Strep throat is far more common in children than in adults. Transmission of strep throat is generally by droplets of saliva in the breath. Objects such as tabletops, doorknobs, or toys can carry the strep bacteria if, for example, a drooling child with strep throat has contaminated various objects.
The childcare provider should alert all parents of children in the facility when a child has been diagnosed with strep throat. A corresponding requirement is that the parents of a child diagnosed with strep throat should tell the childcare provider.

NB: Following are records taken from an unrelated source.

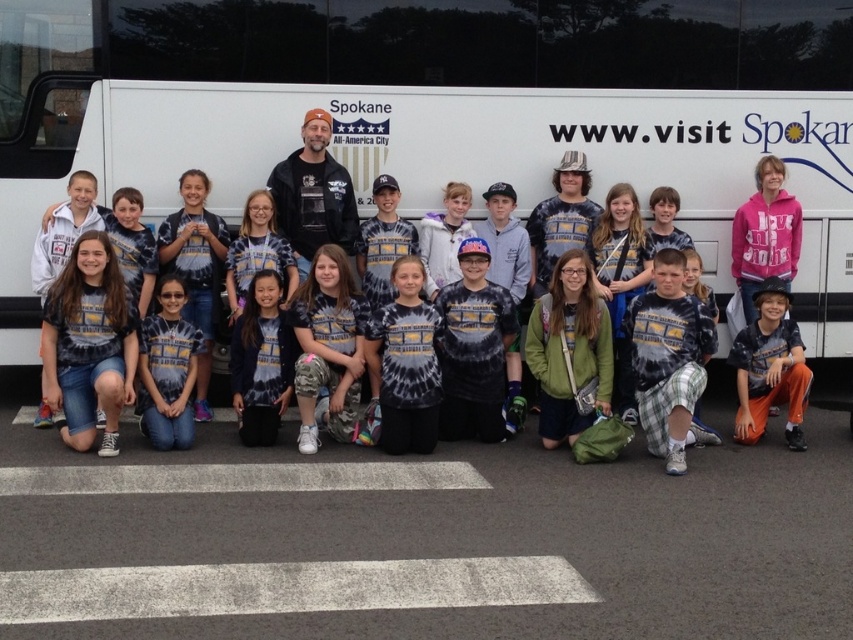 Can you confirm if tie-dye shirt at lower left is positioned above tie-dye shirt at center?

Indeed, tie-dye shirt at lower left is positioned over tie-dye shirt at center.

Does point (90, 243) lie behind point (380, 406)?

No, it is in front of (380, 406).

This screenshot has height=640, width=853. I want to click on tie-dye shirt at lower left, so click(90, 342).

Between point (573, 419) and point (780, 337), which one is positioned behind?

The point (780, 337) is more distant.

Between point (543, 298) and point (808, 381), which one is positioned behind?

The point (543, 298) is more distant.

Where is `green matte jacket at center`? green matte jacket at center is located at coordinates (570, 352).

Does green matte jacket at center appear on the left side of tie-dye shirt at center?

No, green matte jacket at center is not to the left of tie-dye shirt at center.

Looking at this image, which of these two, green matte jacket at center or tie-dye shirt at center, stands taller?

green matte jacket at center is taller.

What are the coordinates of `green matte jacket at center` in the screenshot? It's located at (570, 352).

You are a GUI agent. You are given a task and a screenshot of the screen. Output one action in this format:
    pyautogui.click(x=<x>, y=<y>)
    Task: Click on the green matte jacket at center
    The height and width of the screenshot is (640, 853).
    Given the screenshot: What is the action you would take?
    pyautogui.click(x=570, y=352) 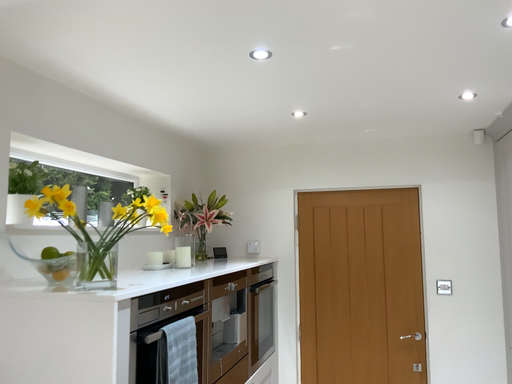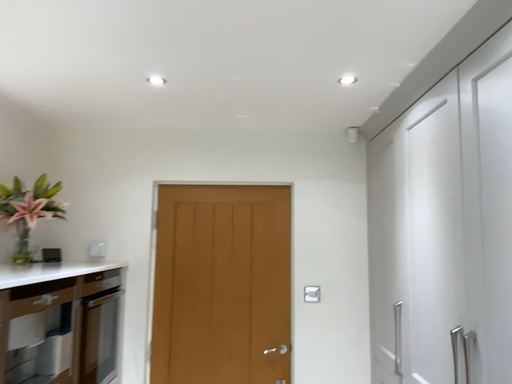 Question: How did the camera likely rotate when shooting the video?

Choices:
 (A) rotated right
 (B) rotated left

Answer: (A) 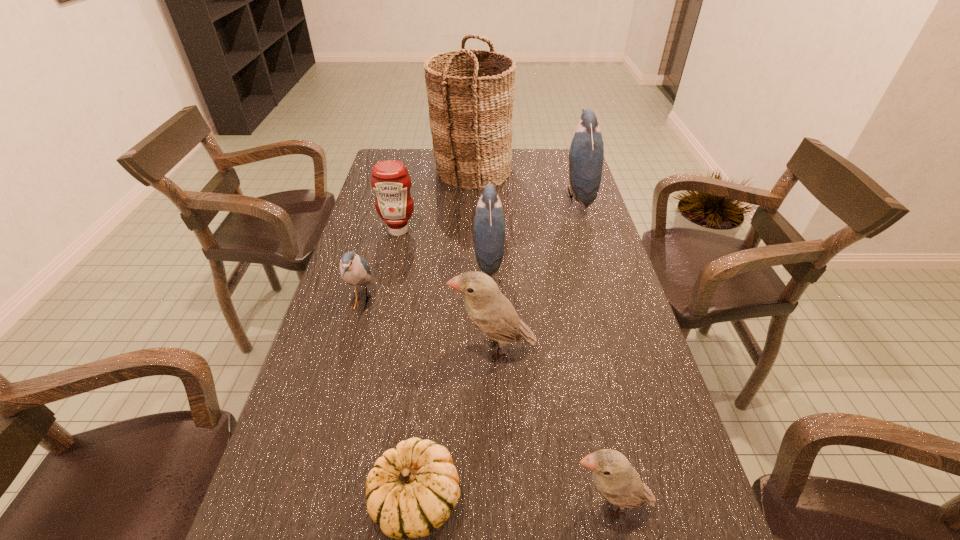 You are a GUI agent. You are given a task and a screenshot of the screen. Output one action in this format:
    pyautogui.click(x=<x>, y=<y>)
    Task: Click on the fourth closest object to the second blue bird from left to right
    The height and width of the screenshot is (540, 960).
    Given the screenshot: What is the action you would take?
    pyautogui.click(x=354, y=269)

Image resolution: width=960 pixels, height=540 pixels. Identify the location of the closest bird relative to the second biggest blue bird. (489, 310).

Identify which bird is located as the third nearest to the shortest object. Please provide its 2D coordinates. Your answer should be formatted as a tuple, i.e. [(x, y)], where the tuple contains the x and y coordinates of a point satisfying the conditions above.

[(354, 269)]

Choose which blue bird is the nearest neighbor to the shortest object. Please provide its 2D coordinates. Your answer should be formatted as a tuple, i.e. [(x, y)], where the tuple contains the x and y coordinates of a point satisfying the conditions above.

[(354, 269)]

You are a GUI agent. You are given a task and a screenshot of the screen. Output one action in this format:
    pyautogui.click(x=<x>, y=<y>)
    Task: Click on the closest blue bird to the basket
    
    Given the screenshot: What is the action you would take?
    pyautogui.click(x=586, y=153)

The incubation period for strep is fairly short–no more than four-five days; and during that period, both parents and caregivers should be alert for symptoms in other children.
The presence of strep throat requires exclusion from childcare for a period of at least 24 hours after antibiotics are started. This same exclusion rule applies to staff members who get strep throat.
Some children and adults are diagnosed by physicians as “carriers” of strep in their throats. These carriers are not sick, and they rarely spread it to others. These strep carriers are not considered threats and need not be excluded from childcare.
Strep throat is uncomfortable for the ill child or adult; but a greater concern is that if untreated, it can progress to acute rheumatic fever and rheumatic heart disease. Antibiotics used early and adequately are very effective and an inexpensive way to prevent this from occurring.